The police chief offered what little facts were known: Vicky had checked into the hotel at 1:30 p.m., Aug. 16; a maid found the body the next afternoon. Anyone with information about Vicky or her whereabouts over the last several days should contact the police department. On Aug. 19, the Journal ran a longer story, Women’s death still a mystery, which contained a photo of Vicky from one of the snapshots her roommates had provided the police. The picture showed Vicky with a broad smile, hair flipped over her left shoulder framing part of her face and slightly obscuring her cheekbone. It was first glimpse of Vicky Schneider that Stevens Point saw. It was a photo that would run countless times in the next year and become embedded in the memories of residents.

Officials would not rule out foul play, the article said. Coroner Rifleman stated, “Everything’s a wide open door.” He would have to study the results from the autopsy in Milwaukee. Natural causes such as heart or liver disease were eliminated, although there were some “unexplained internal changes.” Rifleman would not elaborate. Drug screening would take another week to 10 days.
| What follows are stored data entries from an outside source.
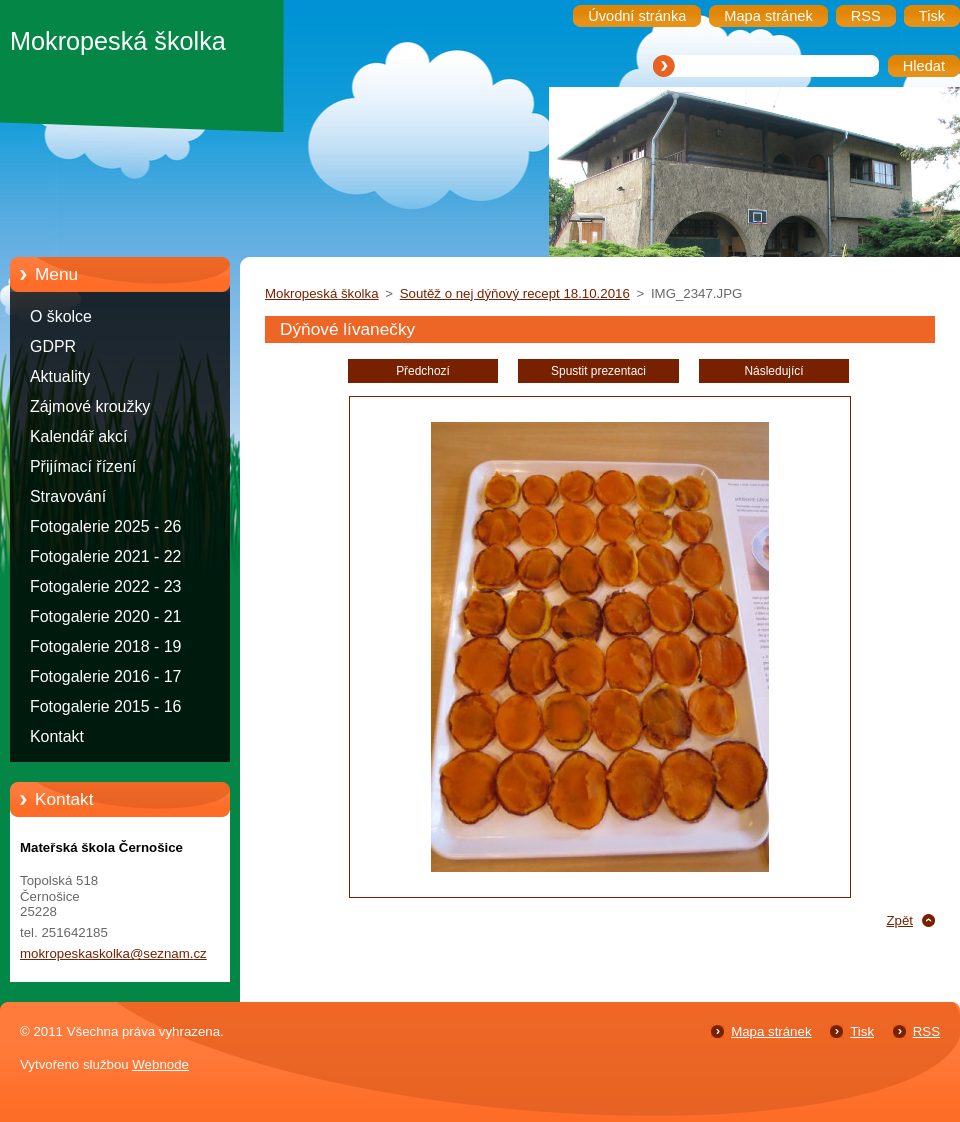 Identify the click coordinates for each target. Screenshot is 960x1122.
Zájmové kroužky (90, 406)
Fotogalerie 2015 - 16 (105, 706)
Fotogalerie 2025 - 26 (105, 526)
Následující (773, 371)
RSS (926, 1031)
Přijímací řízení (83, 466)
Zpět (899, 920)
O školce (61, 316)
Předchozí (423, 371)
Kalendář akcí (78, 436)
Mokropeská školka (322, 293)
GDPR (53, 346)
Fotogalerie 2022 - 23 (105, 586)
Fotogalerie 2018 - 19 (105, 646)
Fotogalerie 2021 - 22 (105, 556)
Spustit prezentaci (598, 371)
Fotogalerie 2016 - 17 (105, 676)
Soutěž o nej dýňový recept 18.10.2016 (515, 293)
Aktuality (60, 376)
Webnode (160, 1064)
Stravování (68, 496)
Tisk (862, 1031)
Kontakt (57, 736)
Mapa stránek (771, 1031)
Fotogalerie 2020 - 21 (105, 616)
“Mystery surrounds Schneider’s death and it continues to stump police, family and friends,” the newspaper wrote. “Police are trying to paint a picture of who she was. Who did she know? Where did she go? And what did she like to do?”

“We’re trying to find out what her activities were the last few days and why she was at the motel,” said Police Chief Robert Kreisa. “We’re trying to put together some kind of composite to see what type of person Vicky Schneider was.”

The police knew who Vicky Schneider was. They had interviewed 12 people, half of whom were Vicky’s roommates and friends, in the 48 hours since they found the body. Police realized from the outset that none of Vicky’s friends could be considered suspects. What’s more, the friends, not even Beth Lueders and Tiffany, Vicky’s closest friends, had the slightest idea of what led to her death. Vicky was the most virtuous person they had ever known.

“I’d hope someone would walk in and tell us what happened,” Kreisa wished out loud.